Überzeugend gelingt dies der Autorin im, sagen wir, praktischen Teil ihres Buches, bei ihrem „Versuch, das außergewöhnliche Schaffen von Pina Bausch mit dem Tanztheater Wuppertal in Worte zu übersetzen und es wissenschaftlich zu fassen“. Aufgeteilt in die Kapitel „Stücke“, „Compagnie“, „Arbeitsprozess“, „Solotänze“ und „Rezeption“ vermittelt sie ein umfassendes Bild der Arbeit des Tanztheaters Wuppertal Pina Bausch vom Beginn in den siebziger Jahren bis über den Tod der Choreografin hinaus. Die Kommentare zum Prozess des Übersetzens sind sparsam und verweisen auf das Theoriekapitel am Ende. Was wir zu lesen bekommen, ist die „Übersetzung“ selbst, sorgfältig recherchierte und erarbeitete, übersichtlich gegliederte, zu sehr gut lesbaren Narrativen gestaltete Abhandlungen, die außerordentlich informativ sind. Wo immer notwendig wird der historische Rahmen beigegeben, auch dies in kondensiertem, lebendigem Stil, so dass die Beschreibung der Kunst nirgends im luftleeren Raum schwebt, sondern sie wohl dosiert in ihrer Zeit verankert. Ausführliche Biografien der wichtigsten Akteure, zugeschnitten auf das für ihre Arbeit Wichtige, geben Einblick in die menschliche Komponente der Produktionen.
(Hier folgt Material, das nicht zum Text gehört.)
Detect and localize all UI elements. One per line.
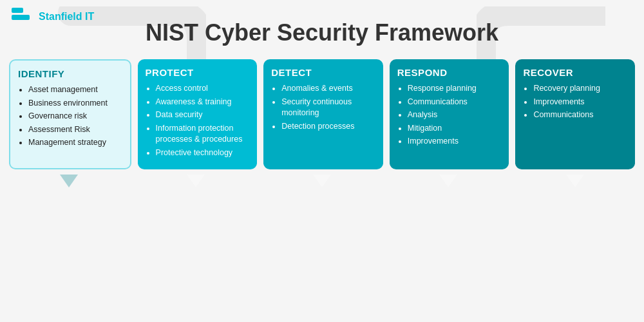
list-item: Protective technology (156, 147, 250, 159)
arrow-cell-2 (135, 173, 255, 189)
card-protect: PROTECT Access control Awareness & train… (138, 59, 258, 169)
card-recover-list: Recovery planning Improvements Communica… (523, 83, 627, 121)
card-respond: RESPOND Response planning Communications… (390, 59, 509, 169)
logo-bar-top (12, 8, 23, 13)
logo: Stanfield IT (12, 8, 94, 26)
svg-marker-6 (566, 175, 584, 187)
list-item: Governance risk (28, 111, 122, 122)
list-item: Information protection processes & proce… (156, 123, 250, 146)
list-item: Communications (533, 109, 627, 121)
svg-marker-5 (439, 175, 457, 187)
list-item: Anomalies & events (281, 83, 375, 95)
svg-marker-2 (60, 175, 78, 187)
card-identify-title: IDENTIFY (18, 68, 122, 79)
arrow-cell-1 (9, 173, 129, 189)
svg-marker-3 (187, 175, 205, 187)
card-respond-title: RESPOND (397, 67, 502, 78)
down-arrow-icon-1 (57, 173, 80, 189)
list-item: Communications (408, 97, 502, 108)
card-protect-list: Access control Awareness & training Data… (146, 83, 250, 158)
down-arrow-icon-5 (564, 173, 587, 189)
list-item: Access control (156, 83, 250, 95)
list-item: Business environment (28, 98, 122, 109)
card-recover-title: RECOVER (523, 67, 627, 78)
arrow-cell-3 (262, 173, 382, 189)
svg-marker-4 (313, 175, 331, 187)
list-item: Asset management (28, 84, 122, 96)
page-title: NIST Cyber Security Framework (0, 0, 644, 59)
list-item: Recovery planning (533, 83, 627, 95)
down-arrow-icon-4 (437, 173, 460, 189)
down-arrow-icon-2 (184, 173, 207, 189)
cards-row: IDENTIFY Asset management Business envir… (0, 59, 644, 169)
list-item: Awareness & training (156, 97, 250, 108)
arrow-cell-4 (388, 173, 508, 189)
arrow-cell-5 (515, 173, 635, 189)
logo-icon (12, 8, 35, 26)
list-item: Detection processes (281, 121, 375, 133)
list-item: Improvements (533, 97, 627, 108)
list-item: Security continuous monitoring (281, 97, 375, 119)
list-item: Data security (156, 109, 250, 121)
card-identify: IDENTIFY Asset management Business envir… (9, 59, 131, 169)
down-arrow-icon-3 (310, 173, 334, 189)
arrow-row (0, 173, 644, 189)
list-item: Improvements (408, 136, 502, 147)
list-item: Analysis (408, 109, 502, 121)
list-item: Mitigation (408, 123, 502, 135)
card-detect-title: DETECT (271, 67, 375, 78)
card-respond-list: Response planning Communications Analysi… (397, 83, 502, 147)
logo-bar-bottom (12, 15, 30, 20)
list-item: Assessment Risk (28, 124, 122, 136)
card-protect-title: PROTECT (146, 67, 250, 78)
list-item: Management strategy (28, 137, 122, 149)
card-detect: DETECT Anomalies & events Security conti… (263, 59, 383, 169)
header-section: NIST Cyber Security Framework (0, 0, 644, 59)
list-item: Response planning (408, 83, 502, 95)
card-detect-list: Anomalies & events Security continuous m… (271, 83, 375, 132)
logo-text: Stanfield IT (39, 11, 94, 23)
card-identify-list: Asset management Business environment Go… (18, 84, 122, 149)
card-recover: RECOVER Recovery planning Improvements C… (515, 59, 635, 169)
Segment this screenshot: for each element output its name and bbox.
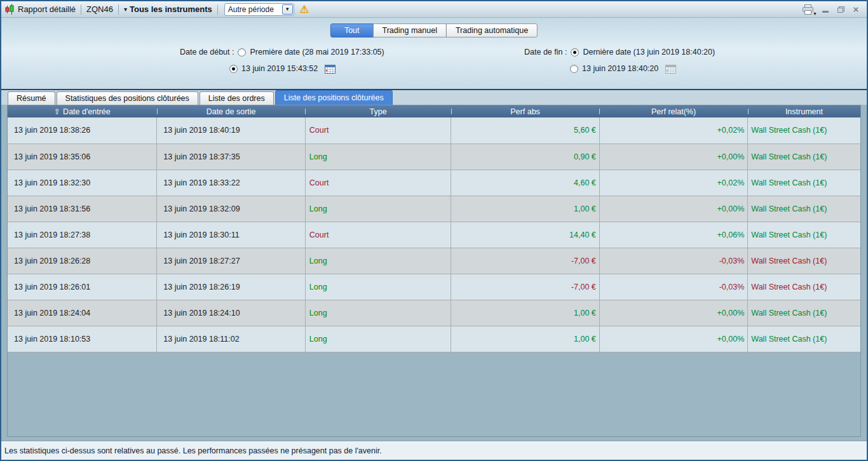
cell-exit-date: 13 juin 2019 18:27:27 (157, 248, 306, 274)
tab-liste-des-ordres[interactable]: Liste des ordres (200, 91, 274, 105)
period-select-value: Autre période (228, 5, 274, 14)
column-header-instrument[interactable]: Instrument (748, 105, 860, 117)
position-row[interactable]: 13 juin 2019 18:38:26 13 juin 2019 18:40… (8, 117, 860, 144)
table-header-row: ⇧Date d'entrée Date de sortie Type Perf … (8, 105, 860, 117)
mode-tabs: Tout Trading manuel Trading automatique (330, 23, 538, 37)
print-button[interactable]: ▼ (802, 4, 815, 15)
end-date-group: Date de fin : Dernière date (13 juin 201… (524, 47, 715, 74)
mode-tab-trading-manuel[interactable]: Trading manuel (373, 23, 447, 37)
cell-instrument: Wall Street Cash (1€) (748, 196, 860, 222)
end-last-date-option-label: Dernière date (13 juin 2019 18:40:20) (583, 48, 715, 57)
column-header-perf-abs[interactable]: Perf abs (451, 105, 600, 117)
cell-perf-rel: -0,03% (599, 274, 748, 300)
toolbar-separator (81, 4, 81, 15)
cell-entry-date: 13 juin 2019 18:32:30 (8, 170, 157, 196)
cell-type: Court (305, 222, 451, 248)
cell-type: Long (305, 274, 451, 300)
instruments-selector[interactable]: Tous les instruments (130, 4, 212, 14)
cell-type: Long (305, 248, 451, 274)
end-custom-date-radio[interactable] (570, 65, 578, 73)
cell-instrument: Wall Street Cash (1€) (748, 300, 860, 326)
position-row[interactable]: 13 juin 2019 18:24:04 13 juin 2019 18:24… (8, 300, 860, 326)
cell-perf-rel: +0,00% (599, 196, 748, 222)
cell-type: Long (305, 144, 451, 170)
filter-panel: Tout Trading manuel Trading automatique … (1, 18, 867, 90)
combo-dropdown-button[interactable]: ▼ (282, 4, 293, 15)
cell-perf-abs: 1,00 € (451, 300, 600, 326)
cell-perf-rel: +0,02% (599, 170, 748, 196)
chevron-down-icon: ▼ (813, 11, 817, 16)
positions-table-body: 13 juin 2019 18:38:26 13 juin 2019 18:40… (8, 117, 860, 352)
column-header-exit-date[interactable]: Date de sortie (157, 105, 306, 117)
calendar-icon (665, 64, 676, 74)
candlestick-chart-icon (5, 4, 15, 15)
detailed-report-window: Rapport détaillé ZQN46 ▾ Tous les instru… (0, 0, 868, 461)
cell-perf-abs: 14,40 € (451, 222, 600, 248)
report-code: ZQN46 (86, 4, 113, 14)
cell-instrument: Wall Street Cash (1€) (748, 274, 860, 300)
cell-perf-rel: +0,00% (599, 144, 748, 170)
cell-perf-abs: -7,00 € (451, 274, 600, 300)
start-custom-date-value: 13 juin 2019 15:43:52 (241, 64, 318, 73)
column-header-perf-rel[interactable]: Perf relat(%) (599, 105, 748, 117)
cell-exit-date: 13 juin 2019 18:11:02 (157, 326, 306, 352)
mode-tab-tout[interactable]: Tout (330, 23, 374, 37)
cell-type: Long (305, 300, 451, 326)
cell-perf-rel: +0,00% (599, 300, 748, 326)
cell-entry-date: 13 juin 2019 18:27:38 (8, 222, 157, 248)
position-row[interactable]: 13 juin 2019 18:26:28 13 juin 2019 18:27… (8, 248, 860, 274)
closed-positions-panel: ⇧Date d'entrée Date de sortie Type Perf … (7, 105, 861, 437)
position-row[interactable]: 13 juin 2019 18:27:38 13 juin 2019 18:30… (8, 222, 860, 248)
end-last-date-radio[interactable] (571, 48, 579, 57)
start-date-label: Date de début : (180, 48, 234, 57)
table-region: ⇧Date d'entrée Date de sortie Type Perf … (1, 105, 867, 441)
period-select[interactable]: Autre période ▼ (224, 3, 294, 16)
cell-exit-date: 13 juin 2019 18:30:11 (157, 222, 306, 248)
cell-instrument: Wall Street Cash (1€) (748, 248, 860, 274)
close-button[interactable]: × (851, 5, 860, 14)
status-bar: Les statistiques ci-dessus sont relative… (1, 441, 867, 460)
chevron-down-icon: ▾ (124, 6, 127, 13)
tab-statistiques-positions-cloturees[interactable]: Statistiques des positions clôturées (57, 91, 198, 105)
cell-type: Court (305, 170, 451, 196)
cell-perf-abs: 4,60 € (451, 170, 600, 196)
cell-instrument: Wall Street Cash (1€) (748, 170, 860, 196)
column-header-entry-date[interactable]: ⇧Date d'entrée (8, 105, 157, 117)
cell-exit-date: 13 juin 2019 18:24:10 (157, 300, 306, 326)
position-row[interactable]: 13 juin 2019 18:10:53 13 juin 2019 18:11… (8, 326, 860, 352)
cell-perf-rel: -0,03% (599, 248, 748, 274)
position-row[interactable]: 13 juin 2019 18:31:56 13 juin 2019 18:32… (8, 196, 860, 222)
end-calendar-button (665, 64, 676, 74)
start-custom-date-radio[interactable] (229, 65, 238, 73)
cell-type: Court (305, 117, 451, 144)
cell-instrument: Wall Street Cash (1€) (748, 326, 860, 352)
start-calendar-button[interactable] (325, 64, 336, 74)
toolbar-separator (118, 4, 119, 15)
cell-perf-rel: +0,06% (599, 222, 748, 248)
minimize-button[interactable] (821, 5, 830, 14)
position-row[interactable]: 13 juin 2019 18:35:06 13 juin 2019 18:37… (8, 144, 860, 170)
minimize-icon (822, 11, 829, 13)
mode-tab-trading-automatique[interactable]: Trading automatique (446, 23, 538, 37)
cell-perf-abs: 5,60 € (451, 117, 600, 144)
cell-perf-abs: 1,00 € (451, 326, 600, 352)
cell-perf-rel: +0,02% (599, 117, 748, 144)
cell-exit-date: 13 juin 2019 18:33:22 (157, 170, 306, 196)
tab-resume[interactable]: Résumé (8, 91, 55, 105)
position-row[interactable]: 13 juin 2019 18:26:01 13 juin 2019 18:26… (8, 274, 860, 300)
calendar-icon (325, 64, 336, 74)
cell-instrument: Wall Street Cash (1€) (748, 117, 860, 144)
chevron-down-icon: ▼ (285, 6, 290, 12)
restore-button[interactable] (836, 5, 845, 14)
cell-exit-date: 13 juin 2019 18:37:35 (157, 144, 306, 170)
tab-liste-des-positions-cloturees[interactable]: Liste des positions clôturées (275, 90, 393, 105)
start-first-date-radio[interactable] (238, 48, 246, 57)
cell-entry-date: 13 juin 2019 18:26:28 (8, 248, 157, 274)
cell-perf-abs: -7,00 € (451, 248, 600, 274)
position-row[interactable]: 13 juin 2019 18:32:30 13 juin 2019 18:33… (8, 170, 860, 196)
toolbar-separator (217, 4, 218, 15)
start-first-date-option-label: Première date (28 mai 2019 17:33:05) (250, 48, 384, 57)
cell-type: Long (305, 326, 451, 352)
column-header-type[interactable]: Type (305, 105, 451, 117)
cell-entry-date: 13 juin 2019 18:26:01 (8, 274, 157, 300)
Weil unmöglich alle 44 Choreografien bedacht werden können, die Pina Bausch geschaffen hat, stehen im Zentrum die 15 internationalen Koproduktionen jeweils mit Blick auf „das Zusammenspiel von Arbeitsprozess (Stückentwicklung, Wiederaufnahmen, Weitergaben), jeweiligem Stück und dessen Aufführungen sowie der Rezeption“. Sie werden in diesem Buch erstmals zusammenhängend untersucht.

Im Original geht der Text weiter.